It is Clear[Type] how the quality is being managed

by Michael S. Kaplan, published on 2006/10/22 03:02 -04:00, original URI: http://blogs.msdn.com/b/michkap/archive/2006/10/22/854820.aspx


Lots of people have pointed out both before and after I did in When a user sets something. please assume they meant it how unfortunate it is that so many different applications and processes turn on ClearType whether the user wants it on or not.

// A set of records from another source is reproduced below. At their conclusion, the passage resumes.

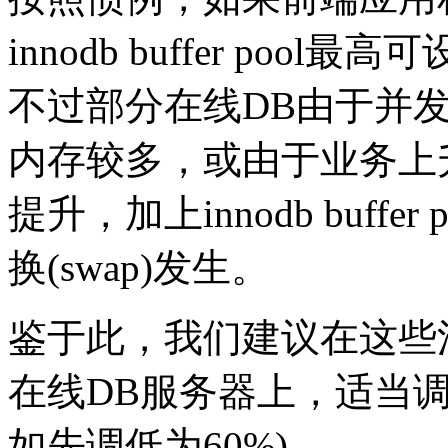
innodb buffer po
不过部分在线DB由于并
内存较多，或由于业务上
提升，加上innodb buff
换(swap)发生。
鉴于此，我们建议在这些
在线DB服务器上，适当调低inn
如先调低为60%)，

Well, just as I previously talked about how the design of IsNLSDefinedString was actually a a bit of an exercise in social engineering, the unfortunate fact is the documentation about ClearType and its pointers to the fdwQuality parameter in the CreateFont function and the lfQuality member of the LOGFONT structure make it really easy to decide what you want the behavior to be:

Value Meaning
ANTIALIASED_QUALITY Windows NT 4.0 and later: Font is antialiased, or smoothed, if the font supports it and the size of the font is not too small or too large.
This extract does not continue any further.